Tuesday, January 8th, 2008

An hour ago I woke up from a nightmare in which we (whoever “we” is) were on a road trip somewhere in a camper, stopped for a picnic in a park, let the cats out, and Aki got mauled by a bear.

But wait, it gets better! The bear, an adolescent cub really, took him in both its front paws and twisted him a bit — something I doubt a bear would be able to do. I remember thinking that there were no sickening breaking sounds, and that this meant there was hope. I somehow wrested him from the bear, and he was lying in my arms belly up, eyes wide like Puss in Boots’, staring at me. I was asking some dog-walking jogger ladies where the nearest animal hospital was, feeling very vivid shock, when I woke up to Aki on my belly, purring sleepily as he had been doing for hours.

He never lies on my belly for hours; I’m usually too tossy-turny. But he did, and I was still enough for his highness, and I think this was my first nightmare ever about him.

I’m glad that nightmares aren’t a regular occurrence, because man, they sure are intense when they happen.

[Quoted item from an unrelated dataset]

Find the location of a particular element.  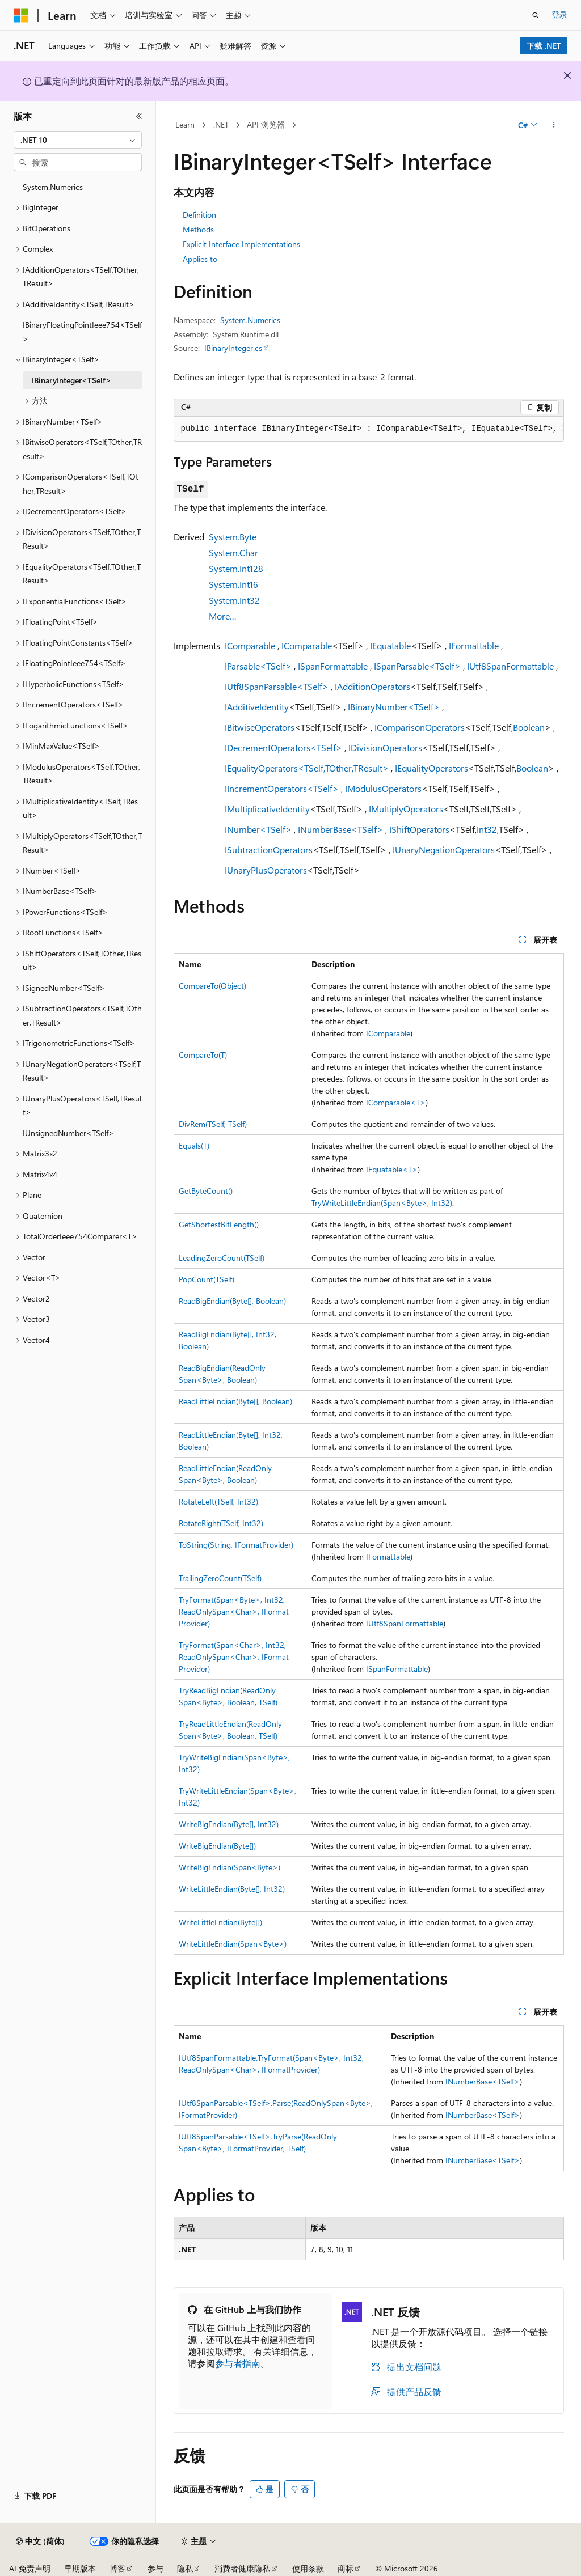

System.Int32 is located at coordinates (234, 600).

Of course, now I want to go on a road trip with the cats. But the idea of a gas-guzzling camper has always bothered me, and who knows how they’d do in a Honda Fit?

biding time

Sunday, January 6th, 2008

It seems that lately most of what I do is bide my time, waiting for events to happen that are almost entirely out of my control, holding it (what’s “it”?) together with duct tape in the meantime. Life’s on hold, and that’s a dangerous combination with unemployment: too many hours in which to think. So I’ve been learning Flash, reading the books I can concentrate enough to read (surprisingly few), plotting home improvement projects, executing personal improvement projects. I have exhausted my supply of TV-on-DVD-and-internets, and that’s probably a good thing. I’ve been sleeping more than usual, which has enabled thinking for hours with my eyes closed without falling asleep. Neat trick.

An evening in the company of powerful and warm people sure helped! The tasty cheese and homemade baklava didn’t hurt, either. For the first time in days, my head is clear and my heart at peace. Tomorrow… will come tomorrow. Tonight I enjoy the quiet.

The cats have been sleeping on the bed more. This is a clear win.

gaimanesque

Thursday, January 3rd, 2008

These wishes from Neil Gaiman’s journal have been going around:

May your coming year be filled with magic and dreams and good madness. I hope you read some fine books and kiss someone who thinks you’re wonderful, and don’t forget to make some art — write or draw or build or sing or live as only you can. And I hope, somewhere in the next year, you surprise yourself.

All of that would be nice. So far, I’ve surprised myself.